▶ [HOW TO COMPLETE THIS TASK]
From the entries that follow, copy exactly the lines beginning at the line holding "reruyut@mail.ru" and continuing through the line holding "ALLE PRODUKTER".

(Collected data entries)

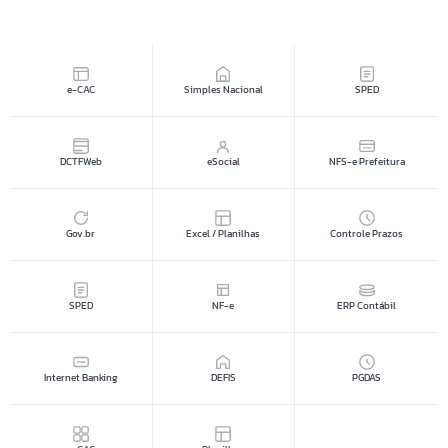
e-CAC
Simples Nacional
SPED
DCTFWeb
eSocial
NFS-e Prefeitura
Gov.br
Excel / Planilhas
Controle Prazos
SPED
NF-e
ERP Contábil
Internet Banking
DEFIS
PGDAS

---

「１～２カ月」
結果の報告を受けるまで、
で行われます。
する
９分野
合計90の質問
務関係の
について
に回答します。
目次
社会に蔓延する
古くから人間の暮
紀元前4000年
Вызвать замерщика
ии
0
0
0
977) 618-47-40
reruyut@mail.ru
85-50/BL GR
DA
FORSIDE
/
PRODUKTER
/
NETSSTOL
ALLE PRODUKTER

▶ [RESPONSE AREA]
reruyut@mail.ru
85-50/BL GR
DA
FORSIDE
/
PRODUKTER
/
NETSSTOL
ALLE PRODUKTER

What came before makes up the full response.